Im Juni sind die Preise im Großhandel im Vergleich zum Vorjahr um 10,7 Prozent gestiegen. Die Verbraucher könnten diese Entwicklung noch zu spüren bekommen.
12.07.2021 - 13:04 Uhr 2 Kommentare
Besonders stark sind die Preise beim Mineralöl angezogen. Quelle: dpa
Ölraffinerie in Köln-Godorf

Besonders stark sind die Preise beim Mineralöl angezogen.

(Foto: dpa)

Wiesbaden Die Verkaufspreise im Großhandel sind im Juni so stark gestiegen wie zuletzt in Folge der zweiten Ölkrise Anfang der 1980er Jahre. Um 10,7 Prozent gegenüber Juni 2020 hätten die Preise zugelegt, wie das Statistische Bundesamt (Destatis) am heutigen Montag mitteilte. Eine höhere Vorjahresveränderung habe es zuletzt im Oktober 1981 mit einem Plus von 11 Prozent gegenüber Oktober 1980 gegeben.

Die Preise im Großhandel sind bereits im Mai so stark gestiegen wie seit 13 Jahren nicht mehr. Sie lagen laut Statistischen Bundesamt um 9,7 Prozent über dem Niveau vor Jahresfrist. Im April hatte das Plus noch bei 7,2 Prozent gelegen. Damit hat sich der Preisauftrieb im Großhandel nun nochmals beschleunigt.

Die hohen Steigerungsraten begründen sich zum Teil durch den Basiseffekt, eine Folge des sehr niedrigen Preisniveaus der Vorjahresmonate im Zusammenhang mit der Coronakrise. Im Vormonatsvergleich stiegen die Großhandelsverkaufspreise im Juni 2021 um 1,5 Prozent.

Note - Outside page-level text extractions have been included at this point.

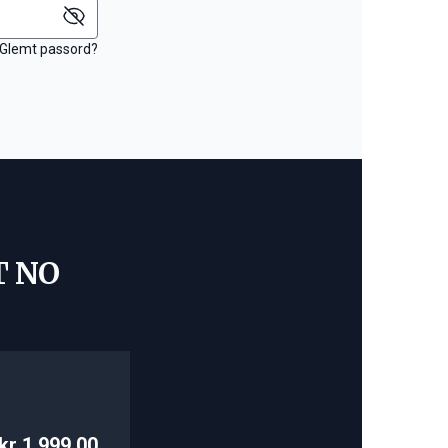
Glemt passord?
T NO
kr 1 999,00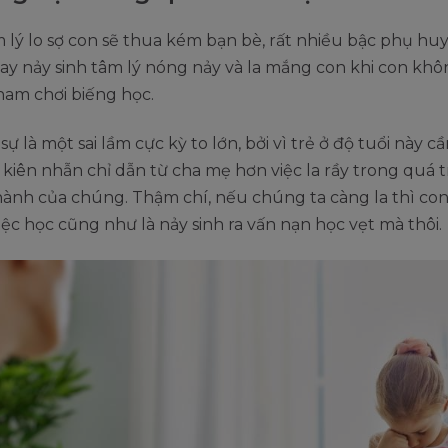
lý lo sợ con sẽ thua kém bạn bè, rất nhiều bậc phụ hu
y nảy sinh tâm lý nóng nảy và la mắng con khi con khô
ham chơi biếng học.
sự là một sai lầm cực kỳ to lớn, bởi vì trẻ ở độ tuổi này c
kiên nhẫn chỉ dẫn từ cha mẹ hơn việc la rầy trong quá t
ành của chúng. Thậm chí, nếu chúng ta càng la thì con
việc học cũng như là nảy sinh ra vấn nạn học vẹt mà thôi.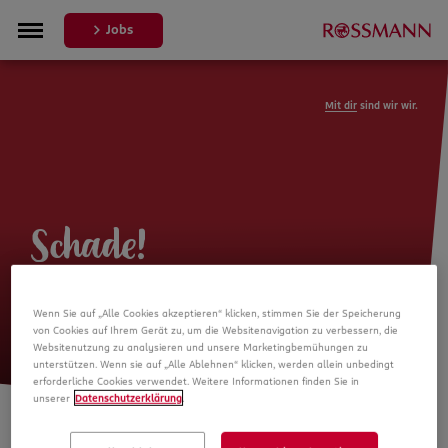
Jobs
Mit dir
sind wir wir.
Schade!
Leider ist die Stellenanzeige nicht
Wenn Sie auf „Alle Cookies akzeptieren“ klicken, stimmen Sie der Speicherung
mehr verfügbar
von Cookies auf Ihrem Gerät zu, um die Websitenavigation zu verbessern, die
Websitenutzung zu analysieren und unsere Marketingbemühungen zu
unterstützen. Wenn sie auf „Alle Ablehnen“ klicken, werden allein unbedingt
erforderliche Cookies verwendet. Weitere Informationen finden Sie in
unserer
Datenschutzerklärung
.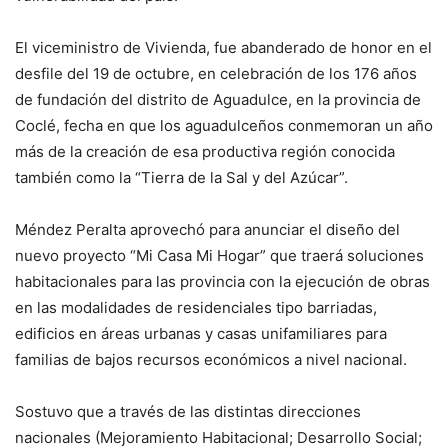
El viceministro de Vivienda, fue abanderado de honor en el
desfile del 19 de octubre, en celebración de los 176 años
de fundación del distrito de Aguadulce, en la provincia de
Coclé, fecha en que los aguadulceños conmemoran un año
más de la creación de esa productiva región conocida
también como la “Tierra de la Sal y del Azúcar”.
Méndez Peralta aprovechó para anunciar el diseño del
nuevo proyecto “Mi Casa Mi Hogar” que traerá soluciones
habitacionales para las provincia con la ejecución de obras
en las modalidades de residenciales tipo barriadas,
edificios en áreas urbanas y casas unifamiliares para
familias de bajos recursos económicos a nivel nacional.
Sostuvo que a través de las distintas direcciones
nacionales (Mejoramiento Habitacional; Desarrollo Social;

Den größten Einfluss auf die Veränderungsrate hatte im Juni 2021 der Preisanstieg bei Mineralölerzeugnissen (+37,7 Prozent). Besonders kräftige Preisanstiege gegenüber dem Vorjahr gab es auch im Großhandel mit Altmaterial und Reststoffen mit einem Plus von 77,6 Prozent sowie mit Erzen, Metallen und Metallhalbzeug (+54,2 Prozent). Erheblich teurer wurden im Vorjahresvergleich auch Roh- und Schnittholz (+48,4 Prozent) sowie Getreide, Rohtabak, Saatgut und Futtermittel (+26,9 Prozent).

Niedriger als im Juni 2020 waren die Preise bei Datenverarbeitungsgeräten, peripheren Geräten und Software (-3,7 Prozent) sowie mit Fischen und Fischerzeugnissen (-1,2 Prozent).

EZB-Direktorin glaubt nicht, dass die Inflation aus dem Ruder läuft

Bei der Verbraucherpreisinflation werden die wachsenden Großhandelspreise womöglich noch spürbar, wenn Unternehmen einen Teil des Anstiegs an ihre Kunden weiterreichen. Trotz eines zuletzt wieder stärkeren Preisauftriebs wird die Inflation im Euro-Raum aus Sicht von EZB-Direktorin Isabel Schnabel aber nicht aus dem Ruder laufen.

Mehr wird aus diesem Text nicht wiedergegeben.